How does the art scene in Buenos Aires compare to Scotland’s?
It’s very different. In Britain the arts receive a lot of help from the local authorities. I was a local authority arts officer in Glasgow for a number of years. Most of the art organizations receive 80 percent of the running costs from sponsorship from the local authorities and the arts councils. But it was very interesting: when I moved here I found out that the arts organizations get no funding from the state. It’s really just up to the art galleries. But still there really is a vibrant scene. There’s a lot going on and there’s a lot of energy.
I really enjoy the sense of community here. If you have an exhibition and you don’t have any money, perhaps someone will help you framing your work, someone will do your catalogue, someone will come and take photos of the exhibition for you. You manage everything among your friends and that’s how things happen. After opening up this gallery I’ve found that other galleries have been my supporters, although technically they’re my competition. They told me where to find the lighting, told me where to find the lettering for the windows.
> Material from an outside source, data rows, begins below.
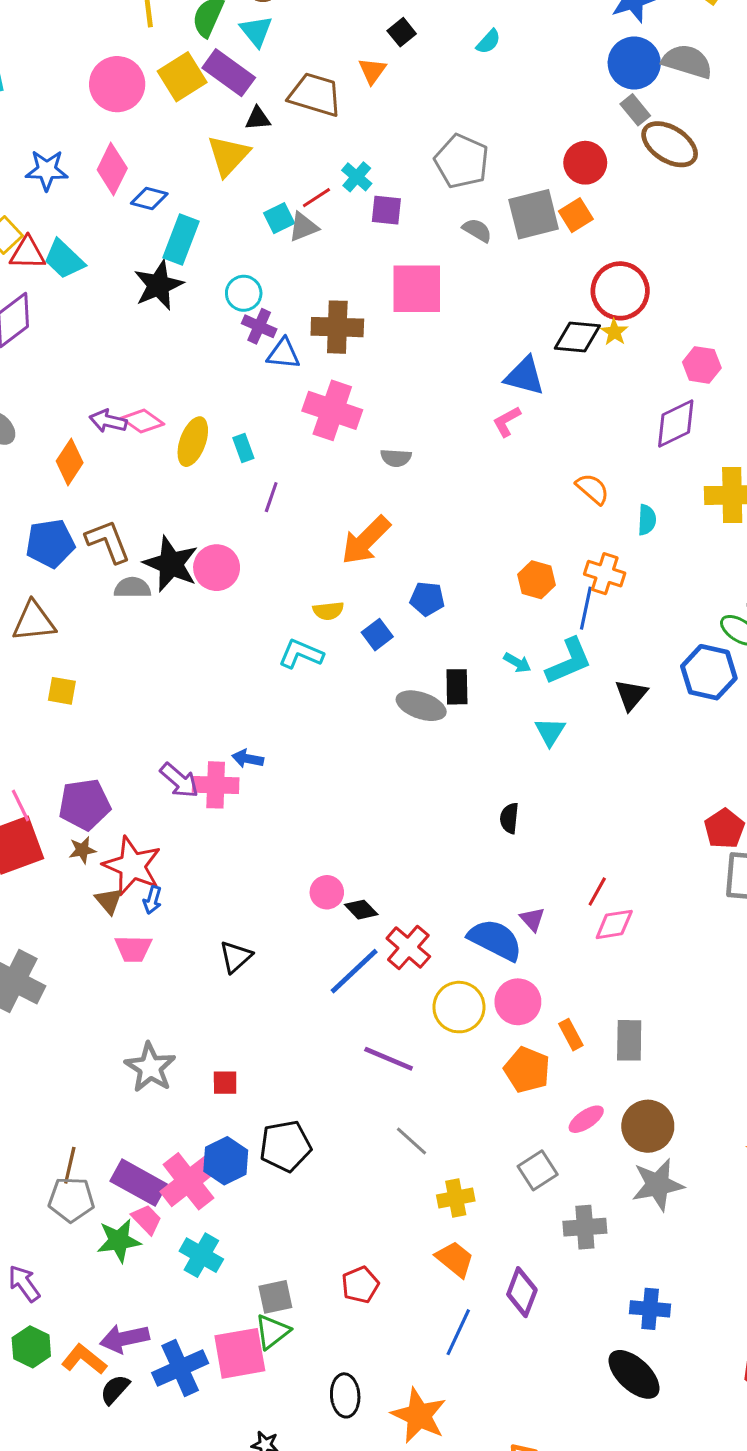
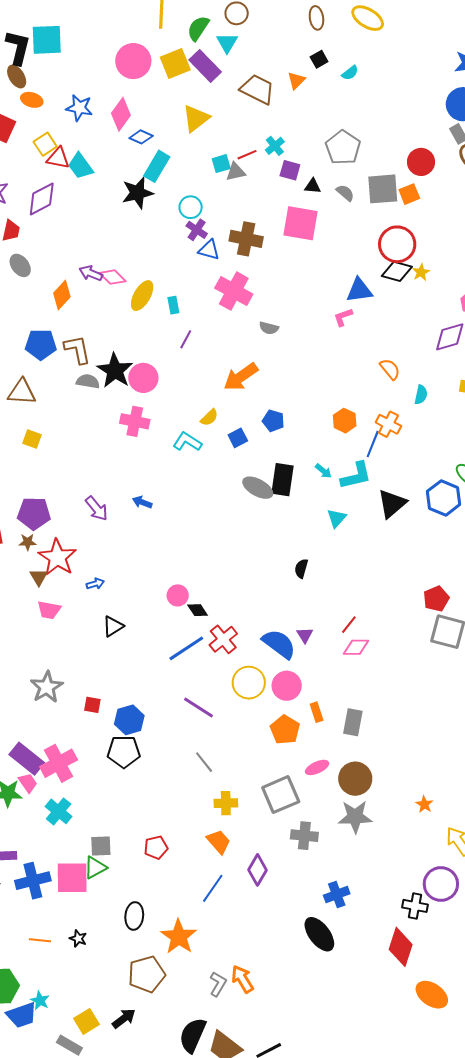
cyan semicircle: (488, 42) -> (350, 73), moved
black triangle: (258, 118) -> (313, 186), moved
red circle: (620, 291) -> (397, 244), moved
blue triangle: (525, 376) -> (359, 290), turned -32
yellow semicircle: (328, 611) -> (209, 417), turned -48
black rectangle: (457, 687) -> (283, 480), size x1.4
black triangle: (631, 695) -> (392, 504), size x1.4
pink cross: (216, 785) -> (135, 421), moved
blue arrow: (152, 900) -> (95, 584), moved, turned -132
blue hexagon: (226, 1161) -> (129, 720), moved
gray square: (538, 1170) -> (281, 795), size x1.5
blue cross: (650, 1309) -> (337, 894), turned -35

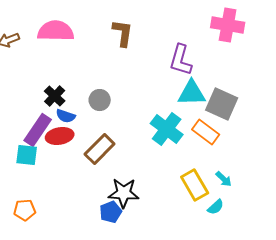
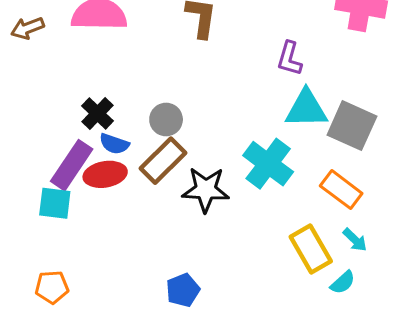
purple L-shape: (181, 60) -> (289, 59), size x0.7
orange rectangle: (206, 132) -> (341, 190), moved
brown rectangle: (100, 149) -> (163, 161), moved
black star: (124, 193) -> (206, 190), moved

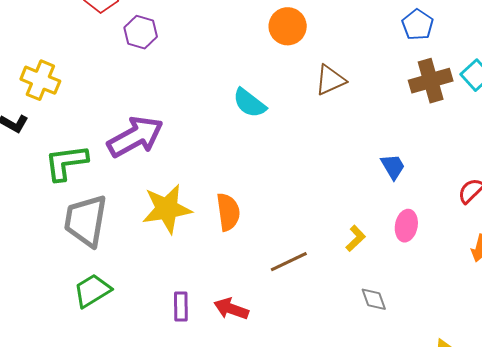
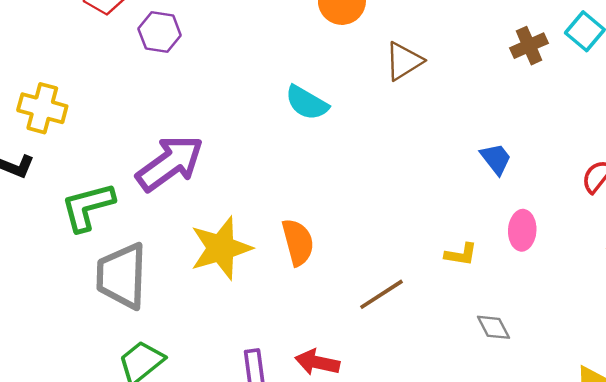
brown cross: (431, 81) -> (529, 46), size x0.7
yellow L-shape: (356, 238) -> (461, 254), turned 60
What is the story behind the opening of your gallery, Galeria Mar Dulce?
I was working for a photography gallery, and that was a great experience. But the owner shut that down in December for personal reasons. And at the time I had a six-month-old baby, and I was thinking: “What are we going to do now?” It was just not the time you want to lose your job.
But our friends, Alfonso and Lilian – the owners of this place – came up with this ‘romantic idea’ of opening up a gallery. It coincided with the loss of my photography job. They invited my husband and me to open up a space here. It may not be the best time to start a new venture when you’ve got a six-month old baby, but it was one of those opportunities that was too good to say no to.
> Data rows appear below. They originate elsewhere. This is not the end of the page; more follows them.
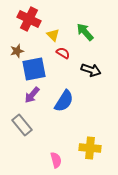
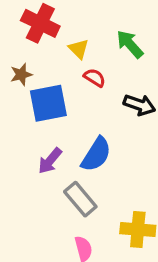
purple arrow: (32, 95) -> (50, 161), moved
gray rectangle: (22, 125) -> (80, 199), moved

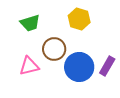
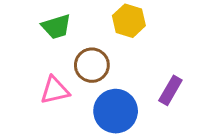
blue circle: (79, 67) -> (116, 111), moved

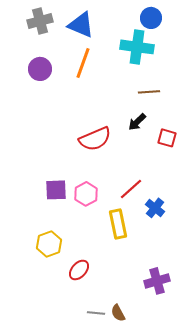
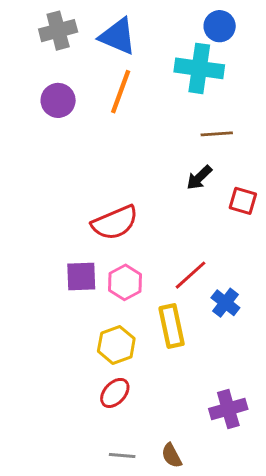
red semicircle: (95, 139) -> (115, 223), moved
yellow hexagon: (49, 244) -> (116, 345), moved
gray line: (96, 313) -> (122, 456), moved

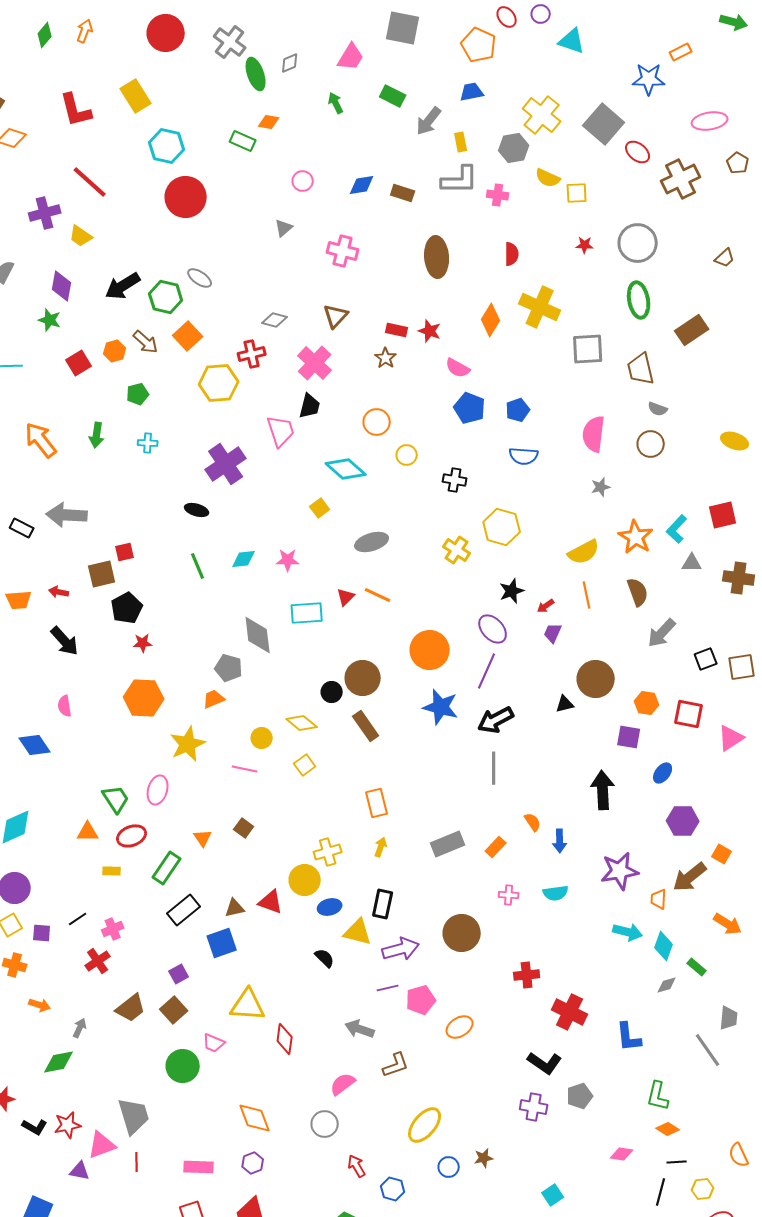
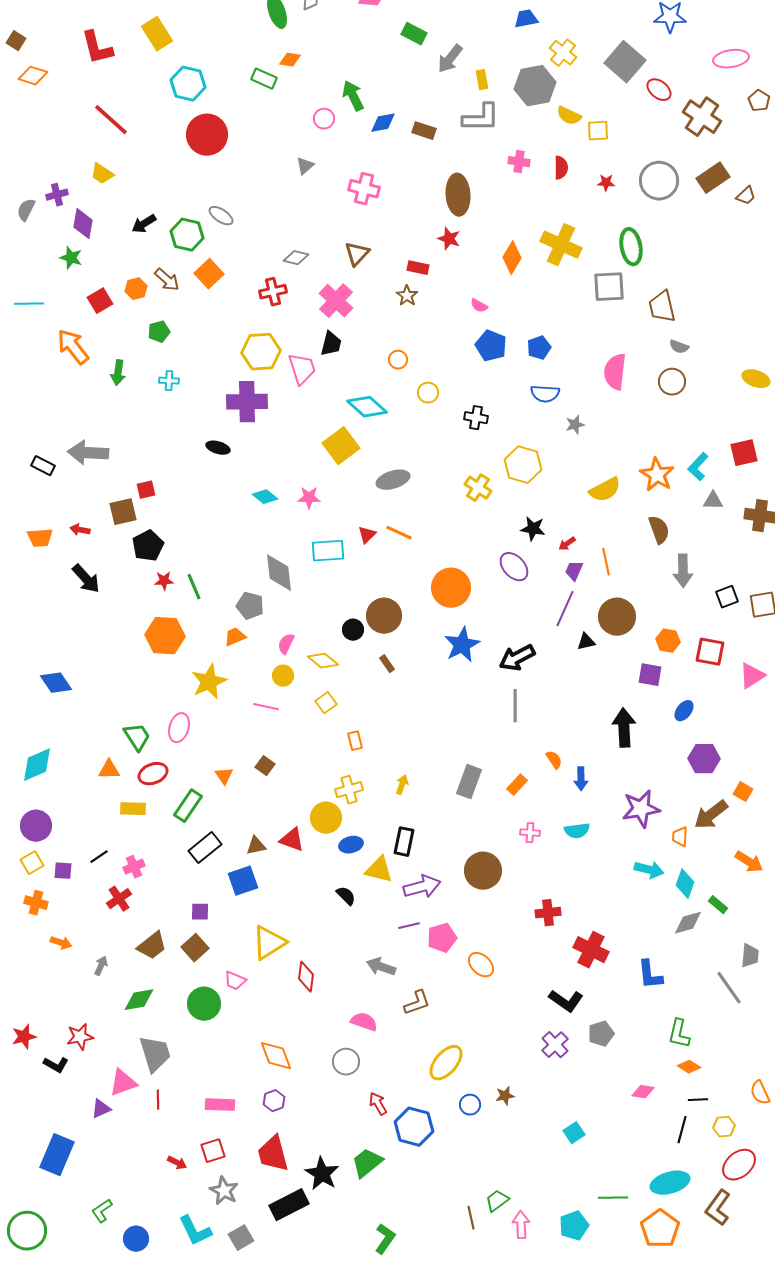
blue trapezoid: (472, 92) -> (526, 19), moved
green arrow: (336, 103) -> (353, 96), moved, size x1.4
yellow cross: (542, 115) -> (563, 53), size x0.7
gray hexagon: (514, 148) -> (535, 86), size x1.4
brown cross: (681, 179) -> (702, 117), turned -30
pink cross: (498, 195) -> (519, 162), moved
purple cross: (45, 213) -> (57, 195), moved, size x0.7
red semicircle: (512, 254) -> (561, 168), moved
black arrow: (123, 286) -> (144, 224), size x0.7
green ellipse: (639, 300) -> (631, 247), moved
brown rectangle: (692, 330) -> (713, 178), moved
red star: (430, 331) -> (449, 239), moved
pink semicircle: (458, 368) -> (479, 306), size x0.7
yellow hexagon: (219, 383) -> (261, 352), moved
orange circle: (377, 422) -> (398, 360), size x0.7
orange arrow: (41, 440) -> (73, 347), moved
purple cross: (226, 464) -> (247, 402), turned 33
gray star: (601, 487) -> (575, 425), moved
yellow square: (320, 508) -> (341, 446), size x1.8
cyan diamond: (244, 559) -> (265, 497), turned 45
green line: (198, 566) -> (194, 587), moved
black star: (512, 591) -> (533, 529), turned 30
orange line: (587, 595) -> (606, 562), moved
gray arrow: (662, 633) -> (683, 571), turned -44
purple line: (487, 671) -> (565, 609), moved
pink semicircle: (65, 706) -> (286, 644), moved, turned 35
blue star: (441, 707) -> (462, 645), turned 30
brown rectangle: (366, 726) -> (387, 664), size x0.6
orange rectangle: (377, 803) -> (355, 741), moved, size x0.7
gray rectangle: (448, 844) -> (469, 782), turned -48
yellow rectangle: (112, 871) -> (133, 809), size x1.4
purple square: (179, 974) -> (200, 912), turned 30
gray diamond: (667, 985) -> (688, 923), size x1.4
yellow triangle: (248, 1005) -> (269, 943), turned -36
orange ellipse: (460, 1027) -> (481, 965), turned 76
green diamond: (59, 1062) -> (139, 1000), moved
pink semicircle: (343, 1084) -> (364, 1022), turned 56
purple cross: (534, 1107) -> (555, 1045), turned 36
red star: (68, 1125) -> (80, 1037), moved
purple triangle: (80, 1171) -> (101, 1109), turned -35
blue hexagon: (393, 1189) -> (414, 1127), size x1.6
How did you come up with the name ‘Galeria Mar Dulce’?
On one of my trips to Colonia – I grew up in a small town so to go from a big city to wide open spaces like in Colonia is fantastic – a friend told me that Rio La Plata used to be called Mar Dulce – ‘sweet sea’. And that sort of stuck with me and gave me this idea of working with artists on both sides of the river and displaying their art here.

I read on your website that you studied art. Do you still draw now?
I tried to draw when I was pregnant, but I hadn’t drawn in so long that the drawings were really awful. And I sort of gave up. For some reason, this urge to draw and create left me. To be an artist you have to have the urge. I get a lot more satisfaction from organizing exhibitions. That shift really took place when I went from art school to working on my masters in cultural policy, where I learned I really loved the organizational aspect of art.

You have a family now. Could you tell us more about them?
My husband works as a full-time artist. Well, and father. We look after our daughter between the two of us. So when she’s not with me, she’s with him.

How old is she?
She’s 14 months old.

Has she taken to drawing yet?
Not yet, but she likes to draw all over the walls from time to time. My husband and I like to think that she’ll become something completely different from us, like an accountant or something. But, no, we can already tell that won’t be the case.

Galeria Mar Dulce is located at Uriarte 1490 in Palermo Soho and is open Mondays to Fridays from 3pm to 8pm and Saturdays from 11am to 2pm and 3pm to 8pm.